Gentoo Websites Logo
Go to: Gentoo Home Documentation Forums Lists Bugs Planet Store Wiki Get Gentoo!

Bug 596568 (CVE-2016-5418)

Summary: <app-arch/libarchive-3.2.2: file overwrite (CVE-2016-5418)
Product: Gentoo Security Reporter: Ian Zimmerman <nobrowser>
Component: VulnerabilitiesAssignee: Gentoo Security <security>
Status: RESOLVED FIXED    
Severity: normal CC: bsd+disabled
Priority: Normal    
Version: unspecified   
Hardware: All   
OS: Linux   
Whiteboard: A2 [glsa cve]
Package list:
Runtime testing required: ---
Bug Depends on: 598950    
Bug Blocks:    

Description Ian Zimmerman 2016-10-08 19:31:34 UTC
According to the RedHat summary [1]:

A vulnerability in libarchive exists that allows an archive Entry with type 1 (hardlink), but has a non-zero data size to cause a file overwrite. This vulnerability can be leveraged in a way that has a significant security impact (this was not clear at first during initial research by upstream).

[1]
https://bugzilla.redhat.com/show_bug.cgi?id=CVE-2016-5418


Reproducible: Always
Comment 1 Agostino Sarubbo gentoo-dev 2016-10-09 14:23:45 UTC
there are some other vulnerabilities.
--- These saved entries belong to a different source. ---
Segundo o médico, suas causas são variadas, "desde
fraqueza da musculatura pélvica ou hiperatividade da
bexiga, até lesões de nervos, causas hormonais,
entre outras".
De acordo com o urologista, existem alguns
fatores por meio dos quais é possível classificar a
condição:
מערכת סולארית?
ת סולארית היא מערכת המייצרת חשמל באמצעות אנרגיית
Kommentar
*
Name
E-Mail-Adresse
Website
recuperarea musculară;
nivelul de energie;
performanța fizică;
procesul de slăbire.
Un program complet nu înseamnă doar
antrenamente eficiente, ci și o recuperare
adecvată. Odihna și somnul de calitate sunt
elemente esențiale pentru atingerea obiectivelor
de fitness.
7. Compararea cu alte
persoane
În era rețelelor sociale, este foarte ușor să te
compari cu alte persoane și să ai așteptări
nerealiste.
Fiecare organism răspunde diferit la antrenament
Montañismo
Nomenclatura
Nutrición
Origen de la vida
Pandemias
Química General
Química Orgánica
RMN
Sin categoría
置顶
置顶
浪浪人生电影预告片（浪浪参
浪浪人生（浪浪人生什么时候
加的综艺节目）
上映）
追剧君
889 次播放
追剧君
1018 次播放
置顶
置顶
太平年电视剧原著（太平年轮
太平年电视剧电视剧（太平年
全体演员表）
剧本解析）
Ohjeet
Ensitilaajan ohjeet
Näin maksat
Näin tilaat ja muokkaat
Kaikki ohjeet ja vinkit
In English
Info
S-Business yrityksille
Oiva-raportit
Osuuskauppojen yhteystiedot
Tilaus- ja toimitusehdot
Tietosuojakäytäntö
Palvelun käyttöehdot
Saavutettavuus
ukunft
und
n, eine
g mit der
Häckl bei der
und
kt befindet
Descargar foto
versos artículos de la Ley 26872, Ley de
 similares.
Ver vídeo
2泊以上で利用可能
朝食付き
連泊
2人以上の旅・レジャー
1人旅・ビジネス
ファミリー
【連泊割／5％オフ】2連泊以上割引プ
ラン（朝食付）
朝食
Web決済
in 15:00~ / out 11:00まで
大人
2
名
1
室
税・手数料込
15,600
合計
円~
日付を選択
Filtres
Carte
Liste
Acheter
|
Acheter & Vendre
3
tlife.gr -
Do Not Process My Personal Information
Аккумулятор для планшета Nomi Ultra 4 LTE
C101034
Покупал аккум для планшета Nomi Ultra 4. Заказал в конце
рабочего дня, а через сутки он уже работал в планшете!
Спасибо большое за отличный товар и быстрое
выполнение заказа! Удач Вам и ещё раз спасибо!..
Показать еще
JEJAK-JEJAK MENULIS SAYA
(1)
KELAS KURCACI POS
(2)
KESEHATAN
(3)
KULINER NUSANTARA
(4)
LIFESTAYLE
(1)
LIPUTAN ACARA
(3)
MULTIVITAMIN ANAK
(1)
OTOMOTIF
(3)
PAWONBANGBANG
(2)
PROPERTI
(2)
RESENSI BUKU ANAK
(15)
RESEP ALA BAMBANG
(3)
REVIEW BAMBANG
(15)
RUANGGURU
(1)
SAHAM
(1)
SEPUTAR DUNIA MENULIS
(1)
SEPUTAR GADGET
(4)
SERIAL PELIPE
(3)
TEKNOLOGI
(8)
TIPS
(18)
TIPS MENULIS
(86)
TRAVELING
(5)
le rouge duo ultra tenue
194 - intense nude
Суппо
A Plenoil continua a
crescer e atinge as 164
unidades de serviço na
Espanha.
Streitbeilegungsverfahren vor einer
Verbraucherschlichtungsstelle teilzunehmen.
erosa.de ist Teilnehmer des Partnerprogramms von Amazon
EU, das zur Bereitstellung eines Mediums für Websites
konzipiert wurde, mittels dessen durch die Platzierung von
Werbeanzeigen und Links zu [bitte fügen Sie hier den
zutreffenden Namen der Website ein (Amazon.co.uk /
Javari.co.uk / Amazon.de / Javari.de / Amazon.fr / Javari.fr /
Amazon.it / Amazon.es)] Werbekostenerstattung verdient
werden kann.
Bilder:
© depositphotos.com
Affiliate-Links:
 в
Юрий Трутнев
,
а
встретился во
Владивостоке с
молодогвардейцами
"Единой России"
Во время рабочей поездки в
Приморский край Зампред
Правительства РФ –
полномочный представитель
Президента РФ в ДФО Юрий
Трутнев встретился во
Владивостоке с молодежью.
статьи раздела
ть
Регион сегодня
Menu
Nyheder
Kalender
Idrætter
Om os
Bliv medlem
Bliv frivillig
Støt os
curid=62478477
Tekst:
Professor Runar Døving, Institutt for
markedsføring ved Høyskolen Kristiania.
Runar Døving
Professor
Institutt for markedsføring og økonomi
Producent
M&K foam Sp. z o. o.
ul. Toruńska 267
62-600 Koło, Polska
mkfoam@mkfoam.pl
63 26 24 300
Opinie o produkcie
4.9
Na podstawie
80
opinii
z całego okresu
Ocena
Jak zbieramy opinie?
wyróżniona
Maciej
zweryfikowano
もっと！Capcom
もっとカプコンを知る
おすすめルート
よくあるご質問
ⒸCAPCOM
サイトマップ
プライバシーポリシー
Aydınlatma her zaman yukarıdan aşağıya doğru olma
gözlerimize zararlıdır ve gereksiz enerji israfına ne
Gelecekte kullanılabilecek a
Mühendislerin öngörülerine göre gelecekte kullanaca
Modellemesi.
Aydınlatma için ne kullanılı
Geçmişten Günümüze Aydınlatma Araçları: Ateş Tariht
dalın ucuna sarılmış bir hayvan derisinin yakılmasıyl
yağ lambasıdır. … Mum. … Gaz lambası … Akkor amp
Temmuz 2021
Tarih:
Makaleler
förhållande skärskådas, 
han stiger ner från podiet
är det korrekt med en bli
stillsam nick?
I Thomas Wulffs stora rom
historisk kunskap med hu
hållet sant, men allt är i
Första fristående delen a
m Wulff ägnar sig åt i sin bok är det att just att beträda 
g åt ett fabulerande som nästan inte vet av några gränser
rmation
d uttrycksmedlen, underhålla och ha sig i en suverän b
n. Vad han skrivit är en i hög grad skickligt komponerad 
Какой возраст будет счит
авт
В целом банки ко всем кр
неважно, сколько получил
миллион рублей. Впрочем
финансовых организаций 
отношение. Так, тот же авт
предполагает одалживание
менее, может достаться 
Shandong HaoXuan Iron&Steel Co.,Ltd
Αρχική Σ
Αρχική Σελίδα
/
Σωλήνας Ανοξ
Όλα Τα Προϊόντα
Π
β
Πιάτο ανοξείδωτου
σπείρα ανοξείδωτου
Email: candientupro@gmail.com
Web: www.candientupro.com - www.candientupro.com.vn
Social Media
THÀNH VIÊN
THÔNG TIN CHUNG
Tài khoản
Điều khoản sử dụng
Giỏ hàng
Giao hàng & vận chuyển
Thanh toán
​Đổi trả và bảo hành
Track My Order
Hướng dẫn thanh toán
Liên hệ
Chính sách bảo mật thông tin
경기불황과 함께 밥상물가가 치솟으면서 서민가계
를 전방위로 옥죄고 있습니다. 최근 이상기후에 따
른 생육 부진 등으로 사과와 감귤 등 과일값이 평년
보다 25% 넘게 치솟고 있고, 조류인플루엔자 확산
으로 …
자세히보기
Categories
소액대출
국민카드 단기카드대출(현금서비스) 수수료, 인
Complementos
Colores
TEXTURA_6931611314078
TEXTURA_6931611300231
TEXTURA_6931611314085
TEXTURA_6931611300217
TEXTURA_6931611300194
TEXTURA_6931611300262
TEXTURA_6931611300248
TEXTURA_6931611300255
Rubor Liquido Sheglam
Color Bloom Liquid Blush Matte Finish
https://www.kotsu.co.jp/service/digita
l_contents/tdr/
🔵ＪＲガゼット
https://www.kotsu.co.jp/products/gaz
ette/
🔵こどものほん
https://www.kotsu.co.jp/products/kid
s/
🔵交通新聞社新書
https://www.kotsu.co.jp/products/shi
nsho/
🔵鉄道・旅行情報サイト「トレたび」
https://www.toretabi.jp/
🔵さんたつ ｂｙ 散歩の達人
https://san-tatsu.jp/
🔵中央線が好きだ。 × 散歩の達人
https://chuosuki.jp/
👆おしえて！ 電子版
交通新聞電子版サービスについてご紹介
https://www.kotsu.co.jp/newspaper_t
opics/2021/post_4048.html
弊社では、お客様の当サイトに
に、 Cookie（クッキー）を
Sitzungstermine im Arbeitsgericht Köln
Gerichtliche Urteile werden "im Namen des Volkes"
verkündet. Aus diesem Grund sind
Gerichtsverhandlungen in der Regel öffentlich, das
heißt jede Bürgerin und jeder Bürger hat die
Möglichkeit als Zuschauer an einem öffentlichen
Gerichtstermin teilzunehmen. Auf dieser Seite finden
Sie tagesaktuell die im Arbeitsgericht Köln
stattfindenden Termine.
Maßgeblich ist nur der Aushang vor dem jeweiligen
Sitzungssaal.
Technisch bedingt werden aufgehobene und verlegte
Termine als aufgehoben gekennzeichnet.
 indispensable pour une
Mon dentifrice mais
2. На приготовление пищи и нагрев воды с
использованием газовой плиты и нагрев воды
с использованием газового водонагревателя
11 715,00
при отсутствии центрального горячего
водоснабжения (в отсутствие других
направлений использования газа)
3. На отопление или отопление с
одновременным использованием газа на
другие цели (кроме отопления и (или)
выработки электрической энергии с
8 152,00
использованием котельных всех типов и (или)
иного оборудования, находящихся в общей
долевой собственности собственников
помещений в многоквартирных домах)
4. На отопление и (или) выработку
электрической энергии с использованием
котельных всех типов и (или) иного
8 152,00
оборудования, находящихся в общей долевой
I guess we will go for 3.2.2 directly
Comment 2 Lars Wendler (Polynomial-C) (RETIRED) gentoo-dev 2016-10-31 22:42:11 UTC
commit 44dbb86594383c91dbb21bb471b4c89347325e48
Author: Lars Wendler <polynomial-c@gentoo.org>
Date:   Mon Oct 31 22:15:42 2016

    app-arch/libarchive: Security bump to version 3.2.2 (bug #596568).

    Package-Manager: portage-2.3.2
    Signed-off-by: Lars Wendler <polynomial-c@gentoo.org>
Comment 3 GLSAMaker/CVETool Bot gentoo-dev 2016-11-21 10:35:24 UTC
CVE-2016-5418 (http://nvd.nist.gov/nvd.cfm?cvename=CVE-2016-5418):
  The sandboxing code in libarchive 3.2.0 and earlier mishandles hardlink
  archive entries of non-zero data size, which might allow remote attackers to
  write to arbitrary files via a crafted archive file.
Comment 4 Aaron Bauman Gentoo Infrastructure gentoo-dev Security 2016-11-21 10:41:34 UTC
(In reply to GLSAMaker/CVETool Bot from comment #3)
> CVE-2016-5418 (http://nvd.nist.gov/nvd.cfm?cvename=CVE-2016-5418):
>   The sandboxing code in libarchive 3.2.0 and earlier mishandles hardlink
>   archive entries of non-zero data size, which might allow remote attackers
> to
>   write to arbitrary files via a crafted archive file.

CVE is misleading so please ignore the version numbers.  Upstream Github commits show these were included in 3.2.2 as identified by the previous comments.
Comment 5 GLSAMaker/CVETool Bot gentoo-dev 2017-01-01 14:34:59 UTC
This issue was resolved and addressed in
 GLSA 201701-03 at https://security.gentoo.org/glsa/201701-03
by GLSA coordinator Thomas Deutschmann (whissi).